> ASSIGNMENT
Pictures should be left out when the listing below is repeated word for word.

> INPUT RECORDS
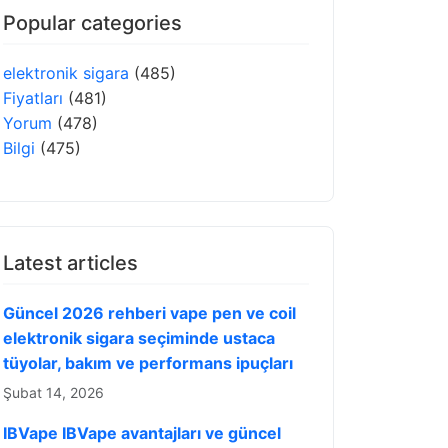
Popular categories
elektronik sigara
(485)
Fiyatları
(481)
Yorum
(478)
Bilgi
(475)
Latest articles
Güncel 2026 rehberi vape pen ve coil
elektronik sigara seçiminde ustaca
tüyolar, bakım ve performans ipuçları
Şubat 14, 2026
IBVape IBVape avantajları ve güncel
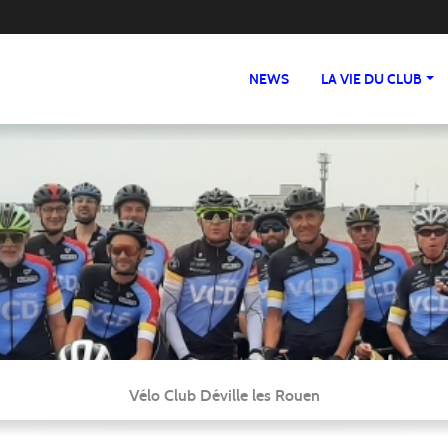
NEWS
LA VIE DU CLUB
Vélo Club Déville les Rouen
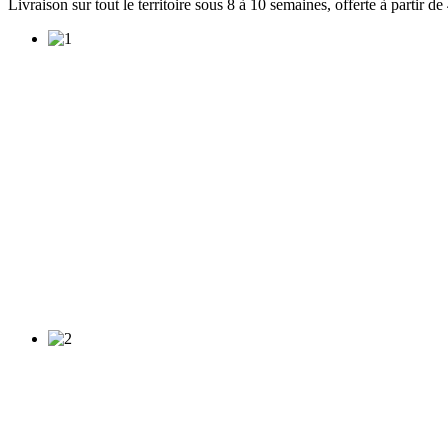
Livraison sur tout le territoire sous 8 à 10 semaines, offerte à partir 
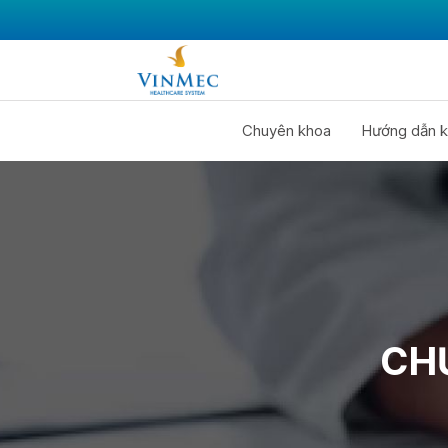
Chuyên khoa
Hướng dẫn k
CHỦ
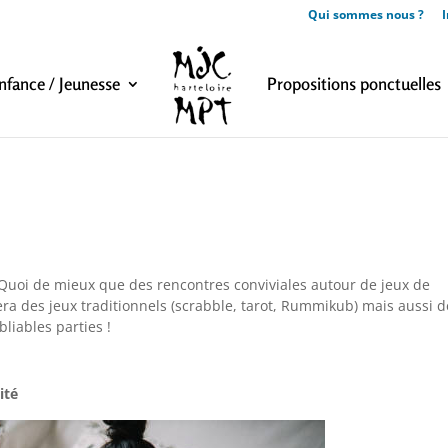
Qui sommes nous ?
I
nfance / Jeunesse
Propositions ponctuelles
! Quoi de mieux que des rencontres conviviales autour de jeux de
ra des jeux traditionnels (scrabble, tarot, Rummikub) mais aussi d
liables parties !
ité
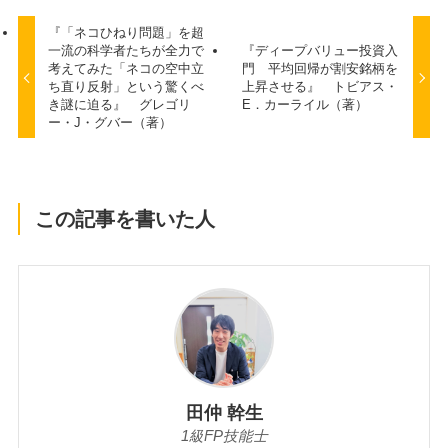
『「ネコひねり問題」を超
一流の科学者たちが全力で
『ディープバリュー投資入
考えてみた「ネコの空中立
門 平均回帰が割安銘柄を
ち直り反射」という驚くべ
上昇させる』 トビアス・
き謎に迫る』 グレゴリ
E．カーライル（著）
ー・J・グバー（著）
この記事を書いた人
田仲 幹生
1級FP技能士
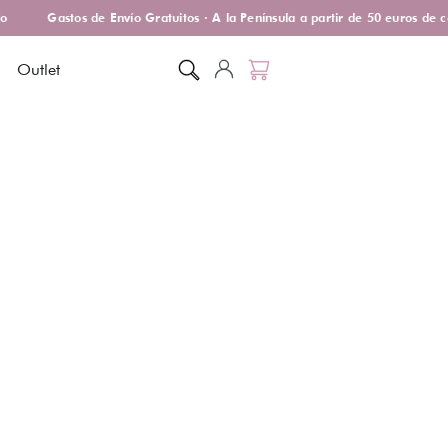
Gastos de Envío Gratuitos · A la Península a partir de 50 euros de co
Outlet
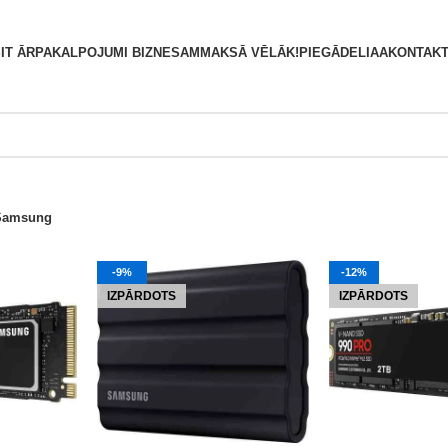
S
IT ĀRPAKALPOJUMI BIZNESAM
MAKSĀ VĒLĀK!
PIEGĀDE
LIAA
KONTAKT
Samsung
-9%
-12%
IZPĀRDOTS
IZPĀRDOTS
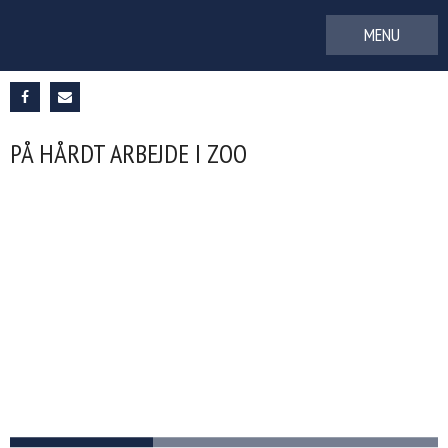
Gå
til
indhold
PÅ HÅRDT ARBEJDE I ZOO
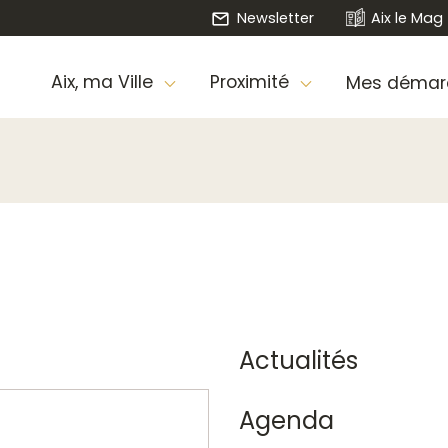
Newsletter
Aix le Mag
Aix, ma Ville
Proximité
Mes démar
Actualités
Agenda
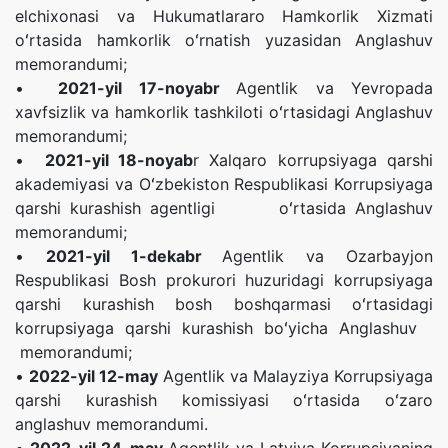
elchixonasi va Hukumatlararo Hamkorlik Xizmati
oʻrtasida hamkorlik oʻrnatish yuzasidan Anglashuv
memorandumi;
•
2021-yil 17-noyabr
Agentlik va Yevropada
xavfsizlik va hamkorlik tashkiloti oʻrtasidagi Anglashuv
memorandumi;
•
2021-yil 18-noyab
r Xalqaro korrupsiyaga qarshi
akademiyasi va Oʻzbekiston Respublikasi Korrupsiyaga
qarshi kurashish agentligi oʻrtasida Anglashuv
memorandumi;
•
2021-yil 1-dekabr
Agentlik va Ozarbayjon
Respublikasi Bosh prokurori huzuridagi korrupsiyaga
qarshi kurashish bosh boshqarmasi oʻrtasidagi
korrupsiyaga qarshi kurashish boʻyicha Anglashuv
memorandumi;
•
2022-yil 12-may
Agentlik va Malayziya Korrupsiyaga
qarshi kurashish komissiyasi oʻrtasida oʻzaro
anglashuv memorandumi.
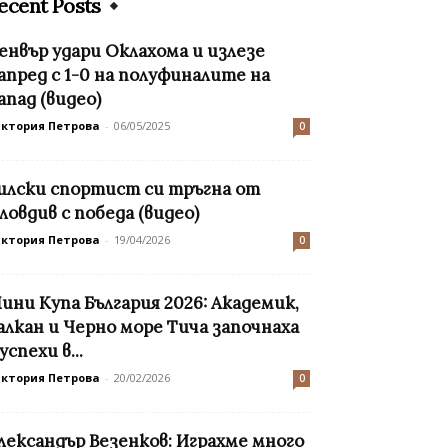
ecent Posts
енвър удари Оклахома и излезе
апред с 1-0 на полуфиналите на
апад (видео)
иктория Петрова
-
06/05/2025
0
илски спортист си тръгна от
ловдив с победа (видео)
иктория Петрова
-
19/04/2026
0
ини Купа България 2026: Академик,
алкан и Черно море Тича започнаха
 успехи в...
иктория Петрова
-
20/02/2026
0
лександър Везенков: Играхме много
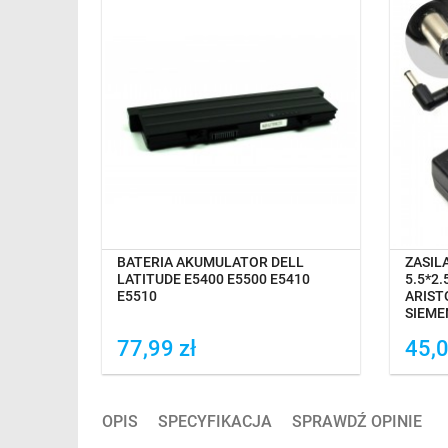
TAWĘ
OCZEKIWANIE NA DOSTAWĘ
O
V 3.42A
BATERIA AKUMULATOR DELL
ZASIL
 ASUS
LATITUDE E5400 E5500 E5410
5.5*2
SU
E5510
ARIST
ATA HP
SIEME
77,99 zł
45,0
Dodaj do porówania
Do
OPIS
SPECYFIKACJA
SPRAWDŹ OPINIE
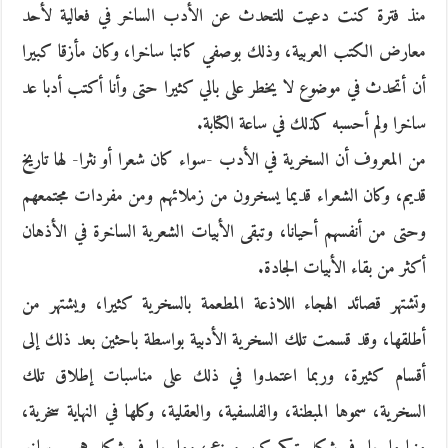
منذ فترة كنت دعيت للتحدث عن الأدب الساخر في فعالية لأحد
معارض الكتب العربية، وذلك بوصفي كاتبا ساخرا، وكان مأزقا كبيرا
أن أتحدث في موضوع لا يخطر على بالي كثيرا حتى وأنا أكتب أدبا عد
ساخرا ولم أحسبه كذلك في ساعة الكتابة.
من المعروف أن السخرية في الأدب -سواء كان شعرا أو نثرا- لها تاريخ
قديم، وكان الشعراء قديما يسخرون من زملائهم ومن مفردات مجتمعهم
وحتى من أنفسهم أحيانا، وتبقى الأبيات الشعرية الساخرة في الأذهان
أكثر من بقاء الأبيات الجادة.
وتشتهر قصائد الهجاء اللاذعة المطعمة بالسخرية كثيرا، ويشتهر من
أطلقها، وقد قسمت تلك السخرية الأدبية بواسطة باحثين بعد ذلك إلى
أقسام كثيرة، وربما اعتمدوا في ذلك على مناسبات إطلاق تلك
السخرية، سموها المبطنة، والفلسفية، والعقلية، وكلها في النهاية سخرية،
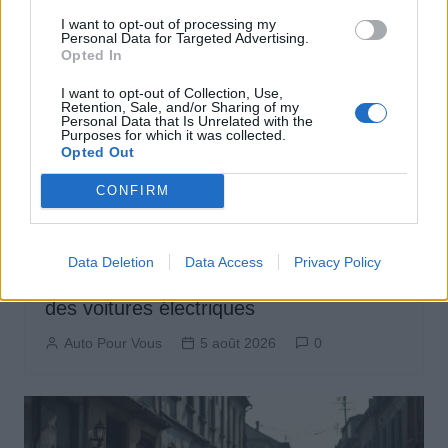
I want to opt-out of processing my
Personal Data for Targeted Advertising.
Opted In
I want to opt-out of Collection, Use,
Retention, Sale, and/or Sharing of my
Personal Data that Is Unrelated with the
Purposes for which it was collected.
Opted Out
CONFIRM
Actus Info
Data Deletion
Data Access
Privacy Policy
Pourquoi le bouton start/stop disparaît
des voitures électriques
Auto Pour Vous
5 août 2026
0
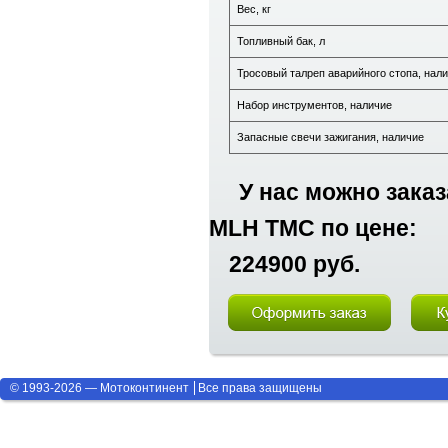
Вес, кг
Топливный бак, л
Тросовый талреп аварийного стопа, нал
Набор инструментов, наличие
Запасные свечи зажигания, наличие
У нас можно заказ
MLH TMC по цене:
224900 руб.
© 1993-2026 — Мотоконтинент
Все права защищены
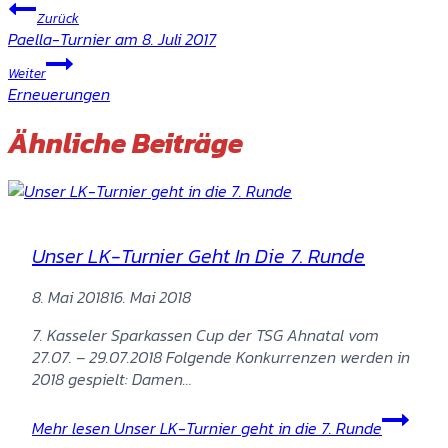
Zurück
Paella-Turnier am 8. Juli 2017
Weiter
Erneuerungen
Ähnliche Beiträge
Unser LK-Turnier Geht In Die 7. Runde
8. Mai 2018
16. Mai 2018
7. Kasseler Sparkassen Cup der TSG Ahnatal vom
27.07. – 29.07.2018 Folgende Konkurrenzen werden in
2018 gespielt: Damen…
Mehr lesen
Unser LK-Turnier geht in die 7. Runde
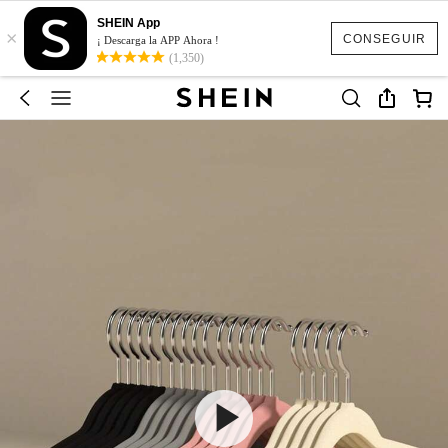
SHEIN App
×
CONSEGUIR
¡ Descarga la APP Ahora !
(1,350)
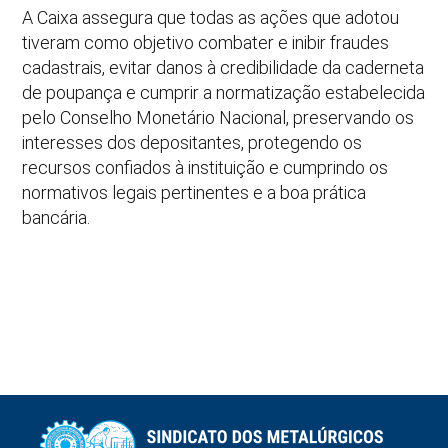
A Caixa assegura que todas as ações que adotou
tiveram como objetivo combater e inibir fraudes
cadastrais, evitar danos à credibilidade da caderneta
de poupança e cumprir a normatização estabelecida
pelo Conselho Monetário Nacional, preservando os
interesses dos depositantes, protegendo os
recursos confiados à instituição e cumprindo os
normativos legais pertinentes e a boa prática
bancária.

> EXERCISE ANSWER
Popular categories
elektronik sigara
(485)
Fiyatları
(481)
Yorum
(478)
Bilgi
(475)
Latest articles
Güncel 2026 rehberi vape pen ve coil
elektronik sigara seçiminde ustaca
tüyolar, bakım ve performans ipuçları
Şubat 14, 2026
IBVape IBVape avantajları ve güncel
NEWS
LA VIE DU CLUB
Vélo Club Déville les Rouen
Livraison sur tout le territoire sous 8 à 10 semaines, offerte à partir 
Chuyên khoa
Hướng dẫn k
CHỦ
Qui sommes nous ?
I
nfance / Jeunesse
Propositions ponctuelles
! Quoi de mieux que des rencontres conviviales autour de jeux de
ra des jeux traditionnels (scrabble, tarot, Rummikub) mais aussi d
liables parties !
ité
『「ネコひねり問題」を超
一流の科学者たちが全力で
『ディープバリュー投資入
考えてみた「ネコの空中立
門 平均回帰が割安銘柄を
ち直り反射」という驚くべ
上昇させる』 トビアス・
き謎に迫る』 グレゴリ
E．カーライル（著）
ー・J・グバー（著）
この記事を書いた人
田仲 幹生
1級FP技能士
Gastos de Envío Gratuitos · A la Península a partir de 50 euros de co
Outlet
S
IT ĀRPAKALPOJUMI BIZNESAM
MAKSĀ VĒLĀK!
PIEGĀDE
LIAA
KONTAKT
Samsung
-9%
-12%
IZPĀRDOTS
IZPĀRDOTS
Gå
til
indhold
PÅ HÅRDT ARBEJDE I ZOO
Newsletter
Aix le Mag
Aix, ma Ville
Proximité
Mes démar
Actualités
Agenda
elchixonasi va Hukumatlararo Hamkorlik Xizmati
oʻrtasida hamkorlik oʻrnatish yuzasidan Anglashuv
memorandumi;
•
2021-yil 17-noyabr
Agentlik va Yevropada
xavfsizlik va hamkorlik tashkiloti oʻrtasidagi Anglashuv
memorandumi;
•
2021-yil 18-noyab
r Xalqaro korrupsiyaga qarshi
akademiyasi va Oʻzbekiston Respublikasi Korrupsiyaga
qarshi kurashish agentligi oʻrtasida Anglashuv
memorandumi;
•
2021-yil 1-dekabr
Agentlik va Ozarbayjon
Respublikasi Bosh prokurori huzuridagi korrupsiyaga
qarshi kurashish bosh boshqarmasi oʻrtasidagi
korrupsiyaga qarshi kurashish boʻyicha Anglashuv
memorandumi;
•
2022-yil 12-may
Agentlik va Malayziya Korrupsiyaga
qarshi kurashish komissiyasi oʻrtasida oʻzaro
anglashuv memorandumi.
ecent Posts
енвър удари Оклахома и излезе
апред с 1-0 на полуфиналите на
апад (видео)
иктория Петрова
-
06/05/2025
0
илски спортист си тръгна от
ловдив с победа (видео)
иктория Петрова
-
19/04/2026
0
ини Купа България 2026: Академик,
алкан и Черно море Тича започнаха
 успехи в...
иктория Петрова
-
20/02/2026
0
лександър Везенков: Играхме много
TAWĘ
OCZEKIWANIE NA DOSTAWĘ
O
V 3.42A
BATERIA AKUMULATOR DELL
ZASIL
 ASUS
LATITUDE E5400 E5500 E5410
5.5*2
SU
E5510
ARIST
ATA HP
SIEME
77,99 zł
45,0
Dodaj do porówania
Do
OPIS
SPECYFIKACJA
SPRAWDŹ OPINIE
منذ فترة كنت دعيت للتحدث عن الأدب الساخر في فعالية لأحد
معارض الكتب العربية، وذلك بوصفي كاتبا ساخرا، وكان مأزقا كبيرا
أن أتحدث في موضوع لا يخطر على بالي كثيرا حتى وأنا أكتب أدبا عد
ساخرا ولم أحسبه كذلك في ساعة الكتابة.
من المعروف أن السخرية في الأدب -سواء كان شعرا أو نثرا- لها تاريخ
قديم، وكان الشعراء قديما يسخرون من زملائهم ومن مفردات مجتمعهم
وحتى من أنفسهم أحيانا، وتبقى الأبيات الشعرية الساخرة في الأذهان
أكثر من بقاء الأبيات الجادة.
وتشتهر قصائد الهجاء اللاذعة المطعمة بالسخرية كثيرا، ويشتهر من
أطلقها، وقد قسمت تلك السخرية الأدبية بواسطة باحثين بعد ذلك إلى
أقسام كثيرة، وربما اعتمدوا في ذلك على مناسبات إطلاق تلك
السخرية، سموها المبطنة، والفلسفية، والعقلية، وكلها في النهاية سخرية،
I want to opt-out of processing my
Personal Data for Targeted Advertising.
Opted In
I want to opt-out of Collection, Use,
Retention, Sale, and/or Sharing of my
Personal Data that Is Unrelated with the
Purposes for which it was collected.
Opted Out
CONFIRM
Actus Info
Data Deletion
Data Access
Privacy Policy
Pourquoi le bouton start/stop disparaît
des voitures électriques
Auto Pour Vous
5 août 2026
0
Вес, кг
Топливный бак, л
Тросовый талреп аварийного стопа, нал
Набор инструментов, наличие
Запасные свечи зажигания, наличие
У нас можно заказ
MLH TMC по цене:
224900 руб.
© 1993-2026 — Мотоконтинент
Все права защищены
Zurück
Paella-Turnier am 8. Juli 2017
Weiter
Erneuerungen
Ähnliche Beiträge
Unser LK-Turnier Geht In Die 7. Runde
8. Mai 2018
16. Mai 2018
7. Kasseler Sparkassen Cup der TSG Ahnatal vom
27.07. – 29.07.2018 Folgende Konkurrenzen werden in
2018 gespielt: Damen…
Mehr lesen
Unser LK-Turnier geht in die 7. Runde
SHEIN App
×
CONSEGUIR
¡ Descarga la APP Ahora !
(1,350)
A Caixa assegura que todas as ações que adotou
tiveram como objetivo combater e inibir fraudes
cadastrais, evitar danos à credibilidade da caderneta
de poupança e cumprir a normatização estabelecida
pelo Conselho Monetário Nacional, preservando os
interesses dos depositantes, protegendo os
recursos confiados à instituição e cumprindo os
normativos legais pertinentes e a boa prática
bancária.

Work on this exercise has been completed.